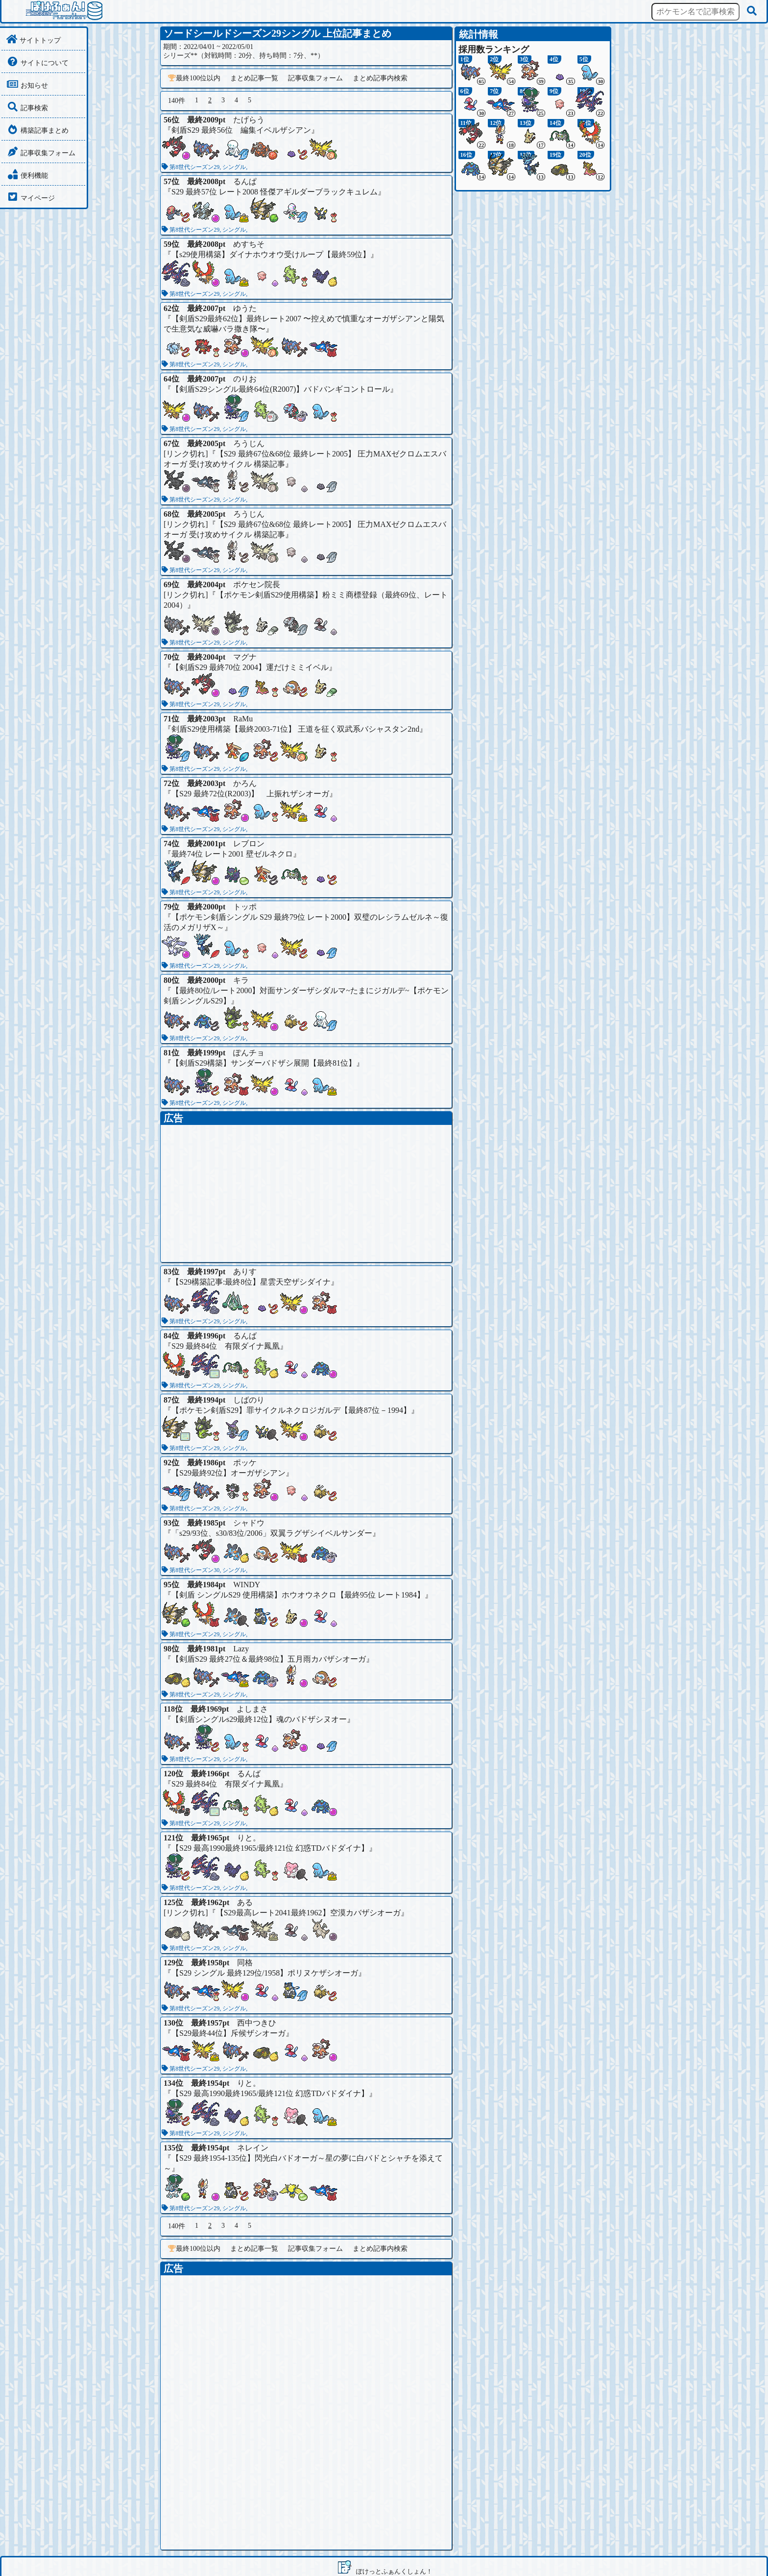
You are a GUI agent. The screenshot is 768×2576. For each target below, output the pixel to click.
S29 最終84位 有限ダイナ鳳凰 (225, 1346)
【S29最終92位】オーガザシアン (228, 1473)
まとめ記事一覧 (254, 78)
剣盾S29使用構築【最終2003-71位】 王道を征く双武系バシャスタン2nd (295, 729)
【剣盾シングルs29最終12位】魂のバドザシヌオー (259, 1719)
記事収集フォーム (315, 78)
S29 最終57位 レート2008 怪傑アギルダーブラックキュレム (274, 192)
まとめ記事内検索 (380, 78)
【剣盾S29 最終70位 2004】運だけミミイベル (250, 667)
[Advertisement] (306, 1193)
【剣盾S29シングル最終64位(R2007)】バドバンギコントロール (280, 389)
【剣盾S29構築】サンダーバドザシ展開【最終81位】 (263, 1063)
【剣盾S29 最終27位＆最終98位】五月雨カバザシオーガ (268, 1659)
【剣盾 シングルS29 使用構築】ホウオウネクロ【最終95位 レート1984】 (298, 1595)
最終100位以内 (194, 78)
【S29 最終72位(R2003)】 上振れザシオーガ (250, 793)
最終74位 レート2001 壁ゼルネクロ (232, 854)
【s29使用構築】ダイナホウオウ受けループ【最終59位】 (270, 254)
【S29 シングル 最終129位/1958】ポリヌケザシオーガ (264, 1973)
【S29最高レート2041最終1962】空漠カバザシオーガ (308, 1912)
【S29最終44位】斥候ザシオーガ (228, 2033)
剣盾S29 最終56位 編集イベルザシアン (241, 130)
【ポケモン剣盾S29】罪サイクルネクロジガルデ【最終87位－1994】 (291, 1410)
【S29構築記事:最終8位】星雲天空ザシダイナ (251, 1282)
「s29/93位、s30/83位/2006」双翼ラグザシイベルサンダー (271, 1533)
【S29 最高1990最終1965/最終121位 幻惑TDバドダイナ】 (270, 1848)
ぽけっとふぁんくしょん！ (394, 2571)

- [What you will do]: A verbatim copy of every entry is wanted; the pictures stay out of it.

- [Answer box]:
You are a GUI agent. The screenshot is 768×2576. For each target below, output the pixel to click.
S29 最終84位 有限ダイナ鳳凰 (225, 1346)
【S29最終92位】オーガザシアン (228, 1473)
まとめ記事一覧 (254, 78)
剣盾S29使用構築【最終2003-71位】 王道を征く双武系バシャスタン2nd (295, 729)
【剣盾シングルs29最終12位】魂のバドザシヌオー (259, 1719)
記事収集フォーム (315, 78)
S29 最終57位 レート2008 怪傑アギルダーブラックキュレム (274, 192)
まとめ記事内検索 (380, 78)
【剣盾S29 最終70位 2004】運だけミミイベル (250, 667)
[Advertisement] (306, 1193)
【剣盾S29シングル最終64位(R2007)】バドバンギコントロール (280, 389)
【剣盾S29構築】サンダーバドザシ展開【最終81位】 (263, 1063)
【剣盾S29 最終27位＆最終98位】五月雨カバザシオーガ (268, 1659)
【剣盾 シングルS29 使用構築】ホウオウネクロ【最終95位 レート1984】 (298, 1595)
最終100位以内 (194, 78)
【S29 最終72位(R2003)】 上振れザシオーガ (250, 793)
最終74位 レート2001 壁ゼルネクロ (232, 854)
【s29使用構築】ダイナホウオウ受けループ【最終59位】 (270, 254)
【S29 シングル 最終129位/1958】ポリヌケザシオーガ (264, 1973)
【S29最高レート2041最終1962】空漠カバザシオーガ (308, 1912)
【S29最終44位】斥候ザシオーガ (228, 2033)
剣盾S29 最終56位 編集イベルザシアン (241, 130)
【ポケモン剣盾S29】罪サイクルネクロジガルデ【最終87位－1994】 (291, 1410)
【S29構築記事:最終8位】星雲天空ザシダイナ (251, 1282)
「s29/93位、s30/83位/2006」双翼ラグザシイベルサンダー (271, 1533)
【S29 最高1990最終1965/最終121位 幻惑TDバドダイナ】 (270, 1848)
ぽけっとふぁんくしょん！ (394, 2571)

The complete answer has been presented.